John Hewitt was a well-known carpenter in the area and his mill provided wood for Saint Augustine as well as Forts St. Mark, Picolata, and Matanzas. He rebuilt the bell tower at Trinity Episcopal Church and worked on the Governor’s House, with wood from his mill. The area that grew from this mill became known as Matanzas.
It was during this time the Kings Road was being built, to connect Saint Augustine (San Agustín) and Mosquito (New Smyrna), providing a 75-mile road connecting the two areas and some plantations along the way. Governor Grant believed these public works would help open the land up for additional settlement. Ten years later, this growth and expansion would revert back to the Spanish Crown.
Second Spanish Period (1783-1821)
The 1783 Peace of Paris accord officially ended the American Revolutionary War and the Treaties of Versailles ceded Florida back to Spain. By this time John Hewitt was deceased as his widow Sara and small children left in 1784, on the emergency transport ship Charlotte bound for Bermuda. His minor son Thomas Hewitt made claims on his father’s properties in 1787.
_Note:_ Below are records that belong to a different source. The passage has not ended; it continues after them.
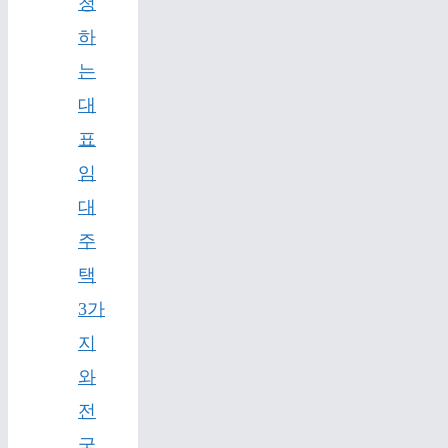
청
하
는
대
표
임
대
주
택
3가
지
와
전
국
A census of Saint Augustine was conducted, up to five leagues outside of the city, in December of 1786. Under the heading of Menorquíans, Italíans, Greeks and Others Known as Such, Martin Hernandez is listed with his wife Dorotea Gomilla, both of Menorca, and two daughters, both of San Agustín. Hernandez was part of the Menorcans who were indentured to Andrew Turnbull and his plantation in New Smyrna. They were promised land in Florida for their servitude but legally, they would never be able to receive any due to their religion. Under British law, Catholics could not own land. The indentured people suffered greatly under Turnbull and in 1777, they desperately escaped to San Agustín.
The Hernández’s, like most of the refugees from New Smyrna, stayed on in Saint Augustine when the British Loyalists left. The British-style plantation system remained in place and some plantation owners transitioned to Spanish rule.
Hewlitt’s Mill and the area surrounding the Martin Hernandez Grant was most likely occupied from 1783 through 1812. This turbulent time period had the area residents dealing with invasions from the north, culminating with the Patriot War from 1812-1814. It is thought the mill burned down during the Patriot War as nearly every farm and plantation was burned or plundered by the American invaders in East Florida.
After the Patriot War, the Spanish knew it would not be too long until Florida was annexed into the United States. They began to distribute land grants to veterans who served in the war. Martin Hernandez was living in Cuba by 1817, when his oldest son, Jose Mariano Hernandez, applied for 2,000 acres in his name. The elder Hernandez served as the Chief Master Carpenter for the Royal Fortifications and was eligible for a land grant. One thousand of those acres was located at the head of Pellicer Creek.
Jose Mariano Hernandez, later known as Brigadier General Joseph Marion Hernandez, may have requested that specific acreage as it was very near to his own land, on water, and would have provided a place for a mill to his substantial holdings. By 1821, Joseph Hernandez had amassed 25,670 acres through land grants, service grants, headright grants, and purchases in Florida.
Territorial Florida (1821-1845)
Florida was finally annexed by the United States through the Adams-Onís Treaty in 1819 and officially ceded in 1821. The Territory of Florida was the 3rd new beginning for Florida and its people in less than 60 years. It would take another 24 years for Florida to become a state.
The United States agreed to honor the Spanish land grants but residents had to prove the ownership through documentation and testimonials. The Commission of 1828 confirmed the Martin Hernandez Grant of 1,000 acres in Matanzas.
Martin Hernandez never came back to Florida and died in Havana, Cuba. At a later date, I’ll tell the story of the many, many owners between Territorial Florida and Statehood, through the Seminole Indian Wars, Civil War, and into the Twentieth Century.